Теперь эта структура давно не действует, но память о газете ка рупоре высших сил остается. Сегодня функционирует гораздо более упрощенная и нереактивная система, но до тех пор, пока мы работаем с реликтами предыдущего семантического сознания, наши действия зависают и не приводят к прогнозируемым и понятным для нас последствиям.
Реальность наших дней гораздо более фантомна, чем плотная и упругая фактура старого режима. Кстати, именно закат оного породил понятие плюрализма или широкой палитры мнений. Плюрализм это безответственность. По своему социальному статусу критик наемный работник, его приглашают для выполнения определенных операций на общем конвейере. Если работодатели начинают говорить о необходимости более широкого подхода, то это обозначает лишь то, что данный работник их не вполне устраивает. Искусство крайне тоталитарное занятие, хотя всякая ответственность тоже тоталитарна. Критик демон Максвелла, пропускающий только быстрые и активные элементы.

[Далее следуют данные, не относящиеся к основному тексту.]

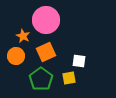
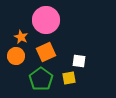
orange star: moved 2 px left, 1 px down
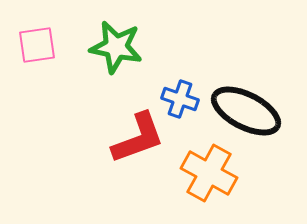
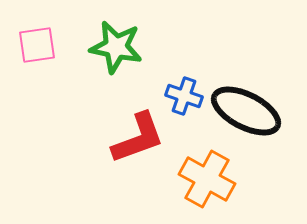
blue cross: moved 4 px right, 3 px up
orange cross: moved 2 px left, 6 px down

В русском языке понятия «критиковать, критик, критика» носят откровенно репрессивные коннотации. Критическое выступление неизменно ассоциируется с репрессивной критикой советского времени. Первое время для представителей бывшего неофициального искусства я как критик газетный, даже работающий в признанно либеральном издании, оставался фигурой мерцания. С одной стороны, мое бытовое тело не оставляло никаких сомнений в совершенном дружелюбии и заинтересованности, с другой газетное, виртуальное навевало неприятные воспоминания о былых травмах и погромной критике.
Добавим, что при всей изощренности аналитического Дискурса в кругу московского концептуализма фигура критика там совершенно отсутствовала. При этом «критик» часто имплантировался в саму ткань произведения, как в некоторых ранних работах Ильи Кабакова. Теперь ситуация кардинально изменилась, хотя остался некий локус, как бы не подверженный критике и любому не-апологетическому обсуждению. В этом локусе концентрируются в основном представители «духовного андерграунда» шестидесятых, которые склонны видеть в любом, даже вполне заинтересованном, обсуждении непременную интригу врагов.
Итак, кругом враги. Критик находится в состоянии постоянной войны. Но это очень странная война, в основном с персонажами, непрерывно порождающими из самих себя фантомные институции. В процессе собственной бюрократизации критик вступает в конфликт со стремительно бюрократизирующимися новыми бюрократами из-за того, что поля его бюрократического произрастания никак последним не подвластны. Естественно, что в ходе дальнейшего усложнения социальных машин, производящих искусство, конфликт будет стабилизироваться за счет осознания общности стратегических целей. В то же время возможности социального перфекционизма для критики пока весьма ограничены.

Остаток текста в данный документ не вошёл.